The Path Forward: Strengthening Privacy Protections and Ensuring Algorithmic Accountability
To reduce the potential for emerging technologies to replicate historical biases in law enforcement, we must address both the public and private sector’s role in enhancing surveillance capabilities.
At the federal level, the executive branch can take steps to evaluate its use of artificial intelligence and equitable distribution of public services, including heightened scrutiny over facial recognition programs and relationships with geolocation data brokers. Legislators have also introduced several bills that propose new guardrails for executive agencies that conduct surveillance, such as prohibiting federal law enforcement officers from deploying facial recognition in their body cameras or patrol vehicle cameras.

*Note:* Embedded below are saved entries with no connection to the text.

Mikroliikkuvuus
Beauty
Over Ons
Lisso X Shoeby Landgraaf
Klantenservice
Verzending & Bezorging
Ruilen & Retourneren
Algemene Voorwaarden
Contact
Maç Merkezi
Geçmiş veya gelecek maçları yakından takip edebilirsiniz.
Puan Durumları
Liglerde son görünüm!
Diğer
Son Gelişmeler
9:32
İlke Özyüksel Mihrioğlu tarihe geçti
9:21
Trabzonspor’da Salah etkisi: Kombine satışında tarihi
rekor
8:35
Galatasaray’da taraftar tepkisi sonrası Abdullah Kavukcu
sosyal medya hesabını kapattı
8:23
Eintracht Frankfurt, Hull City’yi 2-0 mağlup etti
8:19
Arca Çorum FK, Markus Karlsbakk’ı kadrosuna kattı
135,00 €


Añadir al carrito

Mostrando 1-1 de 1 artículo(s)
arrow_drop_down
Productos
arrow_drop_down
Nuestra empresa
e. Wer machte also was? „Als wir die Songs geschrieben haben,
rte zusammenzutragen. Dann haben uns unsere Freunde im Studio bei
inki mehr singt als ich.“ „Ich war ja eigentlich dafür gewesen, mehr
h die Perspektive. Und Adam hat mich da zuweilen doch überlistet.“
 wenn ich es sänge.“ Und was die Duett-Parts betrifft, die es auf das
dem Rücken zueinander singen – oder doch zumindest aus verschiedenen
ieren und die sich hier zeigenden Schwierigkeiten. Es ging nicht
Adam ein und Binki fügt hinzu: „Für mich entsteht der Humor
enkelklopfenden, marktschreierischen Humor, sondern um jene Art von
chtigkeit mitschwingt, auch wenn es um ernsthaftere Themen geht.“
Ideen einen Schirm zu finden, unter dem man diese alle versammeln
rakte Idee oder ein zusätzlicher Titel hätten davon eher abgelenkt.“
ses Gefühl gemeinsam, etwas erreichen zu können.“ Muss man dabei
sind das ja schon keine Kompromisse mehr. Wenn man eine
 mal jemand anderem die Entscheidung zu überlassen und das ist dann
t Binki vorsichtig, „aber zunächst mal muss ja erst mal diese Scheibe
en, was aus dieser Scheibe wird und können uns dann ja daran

However, federal law alone is insufficient, as state and local governments have jurisdiction over policing in their areas. As such, more state and local governments and police departments should consider measures to specify the contexts in which it is appropriate to use facial recognition and the necessary processes to do so (e.g., with a probable cause warrant).

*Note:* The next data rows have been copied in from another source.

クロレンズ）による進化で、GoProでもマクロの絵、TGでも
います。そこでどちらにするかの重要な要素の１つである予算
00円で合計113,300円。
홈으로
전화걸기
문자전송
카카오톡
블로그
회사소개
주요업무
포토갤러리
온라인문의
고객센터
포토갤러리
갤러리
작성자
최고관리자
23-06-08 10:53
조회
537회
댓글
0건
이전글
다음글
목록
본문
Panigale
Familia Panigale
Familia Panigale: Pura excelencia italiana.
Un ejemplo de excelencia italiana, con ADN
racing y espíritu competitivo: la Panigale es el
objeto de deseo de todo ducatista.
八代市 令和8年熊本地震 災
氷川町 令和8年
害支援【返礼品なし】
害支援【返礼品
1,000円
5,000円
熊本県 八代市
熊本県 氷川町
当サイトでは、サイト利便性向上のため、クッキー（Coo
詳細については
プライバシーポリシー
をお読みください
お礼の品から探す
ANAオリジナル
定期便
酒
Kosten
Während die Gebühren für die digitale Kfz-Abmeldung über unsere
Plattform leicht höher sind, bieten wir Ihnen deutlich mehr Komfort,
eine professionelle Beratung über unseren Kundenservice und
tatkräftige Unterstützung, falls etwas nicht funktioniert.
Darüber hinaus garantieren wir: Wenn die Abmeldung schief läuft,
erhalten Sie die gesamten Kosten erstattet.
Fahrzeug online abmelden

Crucially, Congress needs to pass a comprehensive federal privacy law that regulates the data practices of private companies. Such legislation could introduce requirements for businesses to allow individuals to access and delete personal information, limit data collection and retention, and mandate audits for algorithmic bias and disparate impact. By governing the private sector’s data practices, federal privacy law would have indirect yet significant impacts on government surveillance capabilities.
Ultimately, balancing privacy and public safety requires a multipronged approach. Strengthening transparency, regulation, audit, and explanation of facial recognition use and application in individual contexts is essential to ensuring accountability and mitigating the disproportionate impact on marginalized communities. As technology continues to evolve, we must remain vigilant in protecting civil liberties while also addressing legitimate security concerns.
Conclusion
The rise of facial recognition technology has significantly shifted the traditional balance between surveillance and civil liberties. While governments and law enforcement agencies have justified the use of these technologies in the name of public safety, the disproportionate impact on communities of color cannot be ignored.
Addressing this complex issue requires a comprehensive approach that strengthens privacy protections, ensures algorithmic accountability, and enhances transparency in the development and deployment of facial recognition systems. By pursuing a combination of federal, state, and local legislation, as well as robust impact assessments and auditing processes, we can work towards a future where the benefits of technology are equitably distributed and the civil liberties of all citizens are protected.
As an IT professional, I urge policymakers, technology companies, and law enforcement agencies to prioritize these critical issues and collaborate with civil society to find solutions that balance security and privacy. Only through such a holistic and inclusive approach can we ensure that the rise of facial recognition technology does not come at the expense of the fundamental rights and freedoms of marginalized communities.